Сквозь ночь - [216]

Шрифт
Интервал

Об этим стал рассказывать Виген Гайкович Хечумян, знаток и любитель армянской древности, как только мы выехали из Еревана на юго-восток. Перед нами открылось Аванское ущелье, и Виген Гайкович отвлекся от древних времен, чтобы рассказать об огромных залежах каменной соли, обнаруженных здесь в прошлом году (пласт толщиной до двухсот метров). Затем он указал на обращенные к югу склоны холмов, поросшие рядами молоденьких, метрового роста, деревьев. Было похоже на большой детский сад; оказалось, это часть гигантского сада, скорее — фруктового леса площадью девятьсот пятьдесят гектаров. Справа от дороги перемежались ряды абрикоса, персика, вишни; слева — молодые яблоньки. Виген Гайкович стал говорить, что все это — дело рук, вернее, души одного хорошего человека по имени Цолак Сафарян. Он задумал превратить нагие нагорья юго-восточнее Еревана в цветущий сад, откуда станут брать больше фруктов, чем дает теперь Араратская долина.

Сафарян предложил устроить в ущелье близ Дзорахпюра озеро площадью пятнадцать гектаров для орошения; теперь это уже делается. Выстроены поселки, где живут люди, вынянчивающие сад. Пошел всего лишь третий год, как в борозды были положены первые тонны абрикосовых косточек, — и вот они, юные деревца, уже по-взрослому (и по-разному) встречающие осень. Одни — сизо-багряными красками листьев, другие — лимонной желтизной…

Я не знал, что персиковое дерево уже с трех лет дает плоды, но старится рано — к семи годам. Поэтому персики здесь сажают в шахматном порядке — между вишнями и абрикосами, — чтобы подсадить новые в свое время. Рассказав об этом, Виген Гайкович стал говорить, что Сафарян хочет развести в будущем саду-лесу еще и фазанов, но вдруг умолк и тронул шофера рукой.

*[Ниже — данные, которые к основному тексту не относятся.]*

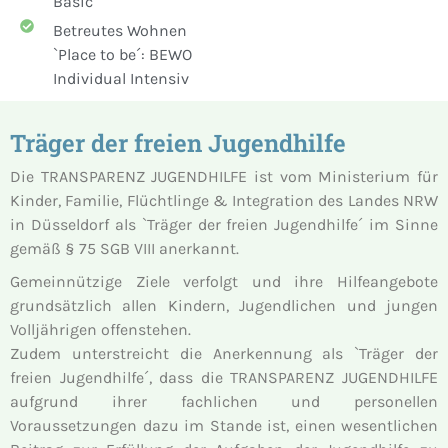
Basic
Betreutes Wohnen
`Place to be´: BEWO
Individual Intensiv
Träger der freien Jugendhilfe
Die TRANSPARENZ JUGENDHILFE ist vom Ministerium für
Kinder, Familie, Flüchtlinge & Integration des Landes NRW
in Düsseldorf als `Träger der freien Jugendhilfe´ im Sinne
gemäß § 75 SGB VIII anerkannt.
Gemeinnützige Ziele verfolgt und ihre Hilfeangebote
grundsätzlich allen Kindern, Jugendlichen und jungen
Volljährigen offenstehen.
Zudem unterstreicht die Anerkennung als `Träger der
freien Jugendhilfe´, dass die TRANSPARENZ JUGENDHILFE
aufgrund ihrer fachlichen und personellen
Voraussetzungen dazu im Stande ist, einen wesentlichen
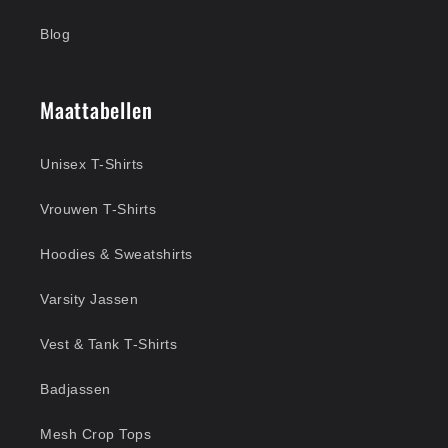
Blog
Maattabellen
Unisex T-Shirts
Vrouwen T-Shirts
Hoodies & Sweatshirts
Varsity Jassen
Vest & Tank T-Shirts
Badjassen
Mesh Crop Tops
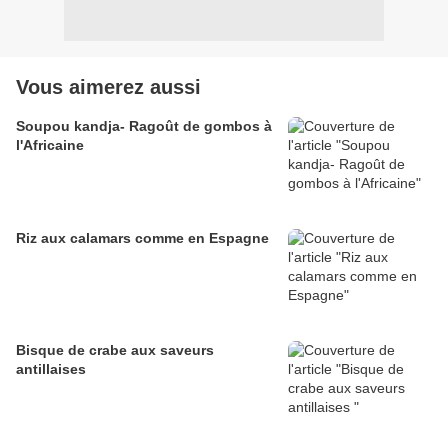
Vous aimerez aussi
Soupou kandja- Ragoût de gombos à
l'Africaine
Riz aux calamars comme en Espagne
Bisque de crabe aux saveurs
antillaises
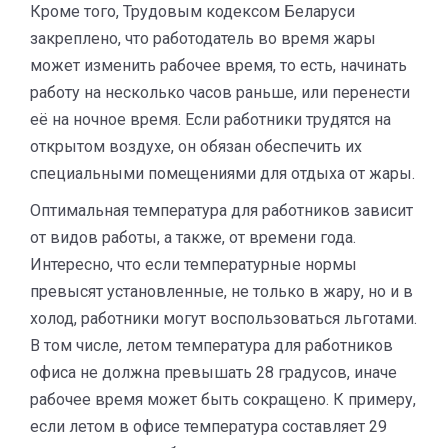
Кроме того, Трудовым кодексом Беларуси
закреплено, что работодатель во время жары
может изменить рабочее время, то есть, начинать
работу на несколько часов раньше, или перенести
её на ночное время. Если работники трудятся на
открытом воздухе, он обязан обеспечить их
специальными помещениями для отдыха от жары.
Оптимальная температура для работников зависит
от видов работы, а также, от времени года.
Интересно, что если температурные нормы
превысят установленные, не только в жару, но и в
холод, работники могут воспользоваться льготами.
В том числе, летом температура для работников
офиса не должна превышать 28 градусов, иначе
рабочее время может быть сокращено. К примеру,
если летом в офисе температура составляет 29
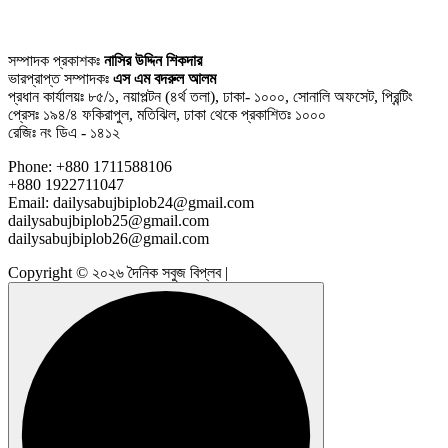
সম্পাদক প্রকাশকঃ
নাসির উদ্দিন শিকদার
ভারপ্রাপ্ত সম্পাদকঃ
এস এম বদরুল আলম
প্রধান কার্যালয়ঃ ৮৫/১, নয়াপল্টন (৪র্থ তলা), ঢাকা- ১০০০, সোনালি অফসেট, প্রিন্টিং
প্রেসঃ ১৯৪/৪ ফকিরাপুল, মতিঝিল, ঢাকা থেকে প্রকাশিতঃ ১০০০
রেজিঃ নং ডিএ - ১৪১২
Phone: +880 1711588106
+880 1922711047
Email: dailysabujbiplob24@gmail.com
dailysabujbiplob25@gmail.com
dailysabujbiplob26@gmail.com
Copyright © ২০২৬ দৈনিক সবুজ বিপ্লব |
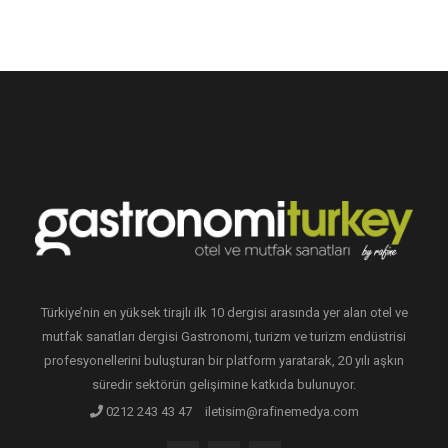
Türkiye’nin en yüksek tirajlı ilk 10 dergisi arasında yer alan otel ve
mutfak sanatları dergisi Gastronomi, turizm ve turizm endüstrisi
profesyonellerini buluşturan bir platform yaratarak, 20 yılı aşkın
süredir sektörün gelişimine katkıda bulunuyor.
0212 243 43 47
iletisim@rafinemedya.com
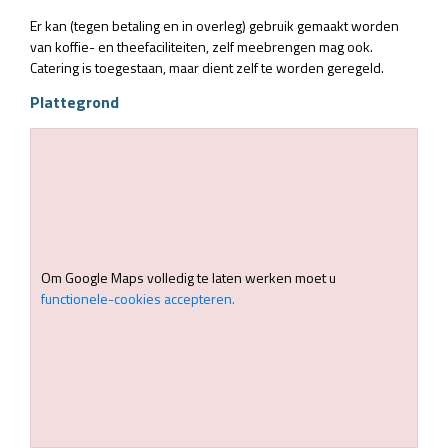
Er kan (tegen betaling en in overleg) gebruik gemaakt worden
van koffie- en theefaciliteiten, zelf meebrengen mag ook.
Catering is toegestaan, maar dient zelf te worden geregeld.
Plattegrond
Om Google Maps volledig te laten werken moet u
functionele-cookies accepteren.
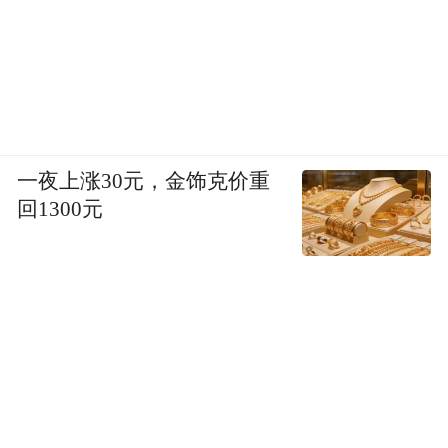
一夜上涨30元，金饰克价重
回1300元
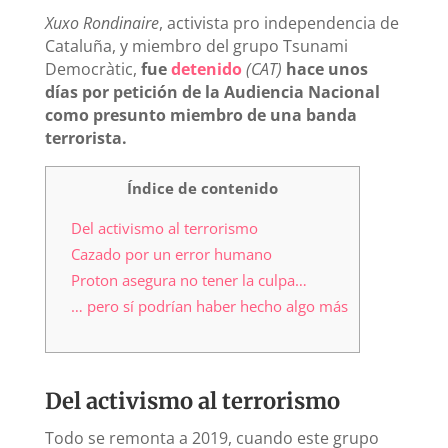
Xuxo Rondinaire
, activista pro independencia de
Cataluña, y miembro del grupo Tsunami
Democràtic,
fue
detenido
(CAT)
hace unos
días por petición de la Audiencia Nacional
como presunto miembro de una banda
terrorista.
Índice de contenido
Del activismo al terrorismo
Cazado por un error humano
Proton asegura no tener la culpa…
… pero sí podrían haber hecho algo más
Del activismo al terrorismo
Todo se remonta a 2019, cuando este grupo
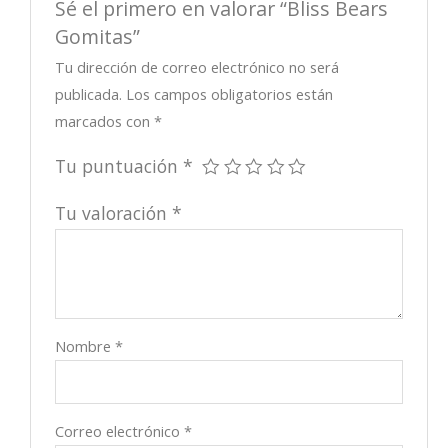
Sé el primero en valorar “Bliss Bears
Gomitas”
Tu dirección de correo electrónico no será
publicada.
Los campos obligatorios están
marcados con
*
Tu puntuación
*
Tu valoración
*
Nombre
*
Correo electrónico
*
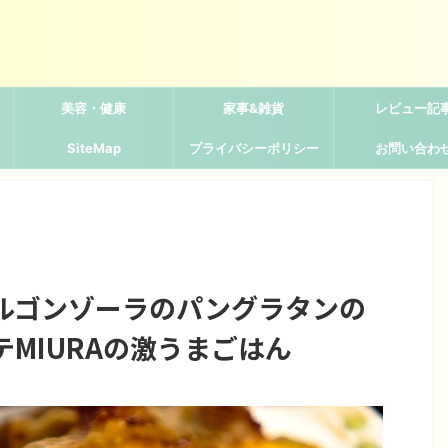
美容・健康
家事&雑貨
レビュー記
SiteMap
プライバシーポリシー
お問い合わ
ルゴンゾーラのパングラタンの
MIURAの激うまごはん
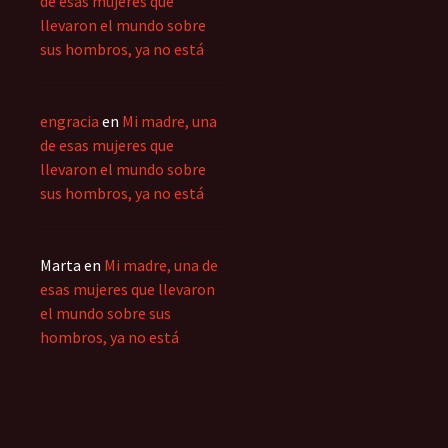
de esas mujeres que
llevaron el mundo sobre
sus hombros, ya no está
engracia
en
Mi madre, una
de esas mujeres que
llevaron el mundo sobre
sus hombros, ya no está
Marta
en
Mi madre, una de
esas mujeres que llevaron
el mundo sobre sus
hombros, ya no está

Машина остановилась.

— Выйдемте, — сказал Хечумян, — хочу кое-что вам показать.

Дорога проходила в ложбине. Слева по склону тянулись рядами деревца, справа на гребне стояло сооружение из тепло-желтого туфа. Это был как бы портал с треугольным пологим фронтоном и полукруглой сквозной аркой, в проеме которой синело небо. Туда вели шестнадцать каменных ступеней.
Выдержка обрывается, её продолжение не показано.